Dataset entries
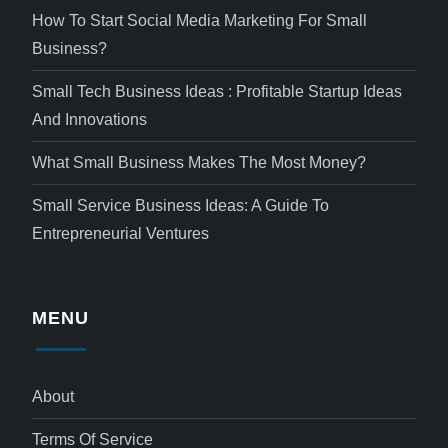
How To Start Social Media Marketing For Small
Business?
Small Tech Business Ideas : Profitable Startup Ideas
And Innovations
What Small Business Makes The Most Money?
Small Service Business Ideas: A Guide To
Entrepreneurial Ventures
MENU
About
Terms Of Service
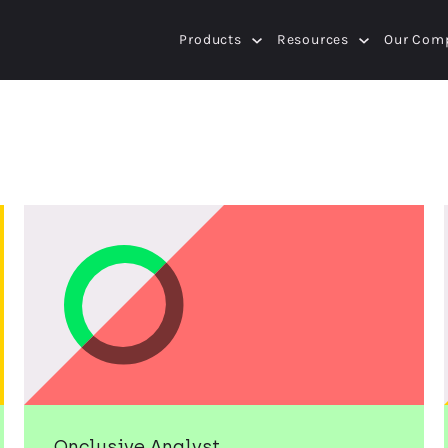
Products
Resources
Our Com
Onclusive Analyst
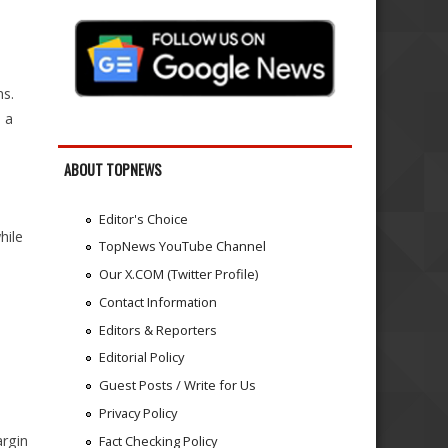
e
s.
 a
ABOUT TOPNEWS
Editor's Choice
hile
TopNews YouTube Channel
Our X.COM (Twitter Profile)
Contact Information
Editors & Reporters
Editorial Policy
Guest Posts / Write for Us
Privacy Policy
argin
Fact Checking Policy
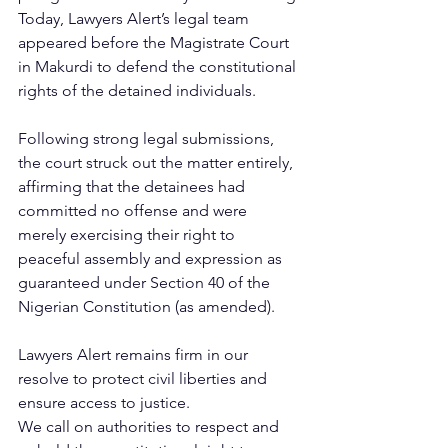
Today, Lawyers Alert’s legal team 
appeared before the Magistrate Court 
in Makurdi to defend the constitutional 
rights of the detained individuals. 
Following strong legal submissions, 
the court struck out the matter entirely, 
affirming that the detainees had 
committed no offense and were 
merely exercising their right to 
peaceful assembly and expression as 
guaranteed under Section 40 of the 
Nigerian Constitution (as amended).
Lawyers Alert remains firm in our 
resolve to protect civil liberties and 
ensure access to justice.
We call on authorities to respect and 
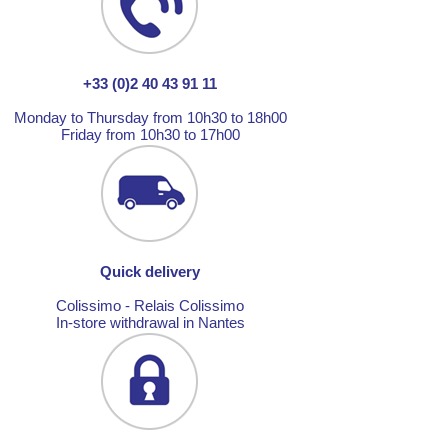
+33 (0)2 40 43 91 11
Monday to Thursday from 10h30 to 18h00
Friday from 10h30 to 17h00
Quick delivery
Colissimo - Relais Colissimo
In-store withdrawal in Nantes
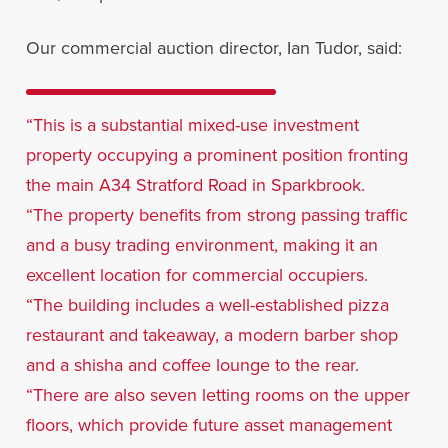
Our commercial auction director, Ian Tudor, said:
“This is a substantial mixed-use investment
property occupying a prominent position fronting
the main A34 Stratford Road in Sparkbrook.
“The property benefits from strong passing traffic
and a busy trading environment, making it an
excellent location for commercial occupiers.
“The building includes a well-established pizza
restaurant and takeaway, a modern barber shop
and a shisha and coffee lounge to the rear.
“There are also seven letting rooms on the upper
floors, which provide future asset management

Work task: Reproduce the final stretch of the data above: every line from the one holding "property occupying a" through the end, inclusive, exactly as written and nothing else.

Response:
property occupying a prominent position fronting
the main A34 Stratford Road in Sparkbrook.
“The property benefits from strong passing traffic
and a busy trading environment, making it an
excellent location for commercial occupiers.
“The building includes a well-established pizza
restaurant and takeaway, a modern barber shop
and a shisha and coffee lounge to the rear.
“There are also seven letting rooms on the upper
floors, which provide future asset management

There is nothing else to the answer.